### Information

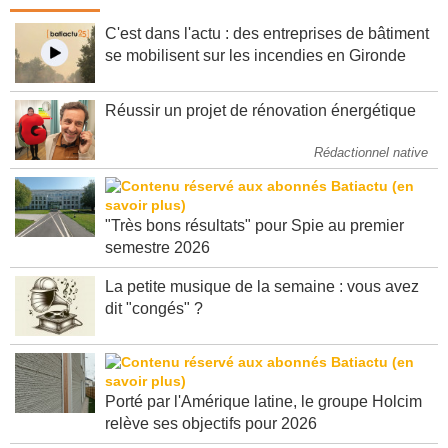
C'est dans l'actu : des entreprises de bâtiment
se mobilisent sur les incendies en Gironde
Réussir un projet de rénovation énergétique
Rédactionnel native
"Très bons résultats" pour Spie au premier
semestre 2026
La petite musique de la semaine : vous avez
dit "congés" ?
Porté par l'Amérique latine, le groupe Holcim
relève ses objectifs pour 2026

######

• Exercise directions:
Check each line of the listing for "pour", and copy the ones that hold it.

• Finished task:
"Très bons résultats" pour Spie au premier
relève ses objectifs pour 2026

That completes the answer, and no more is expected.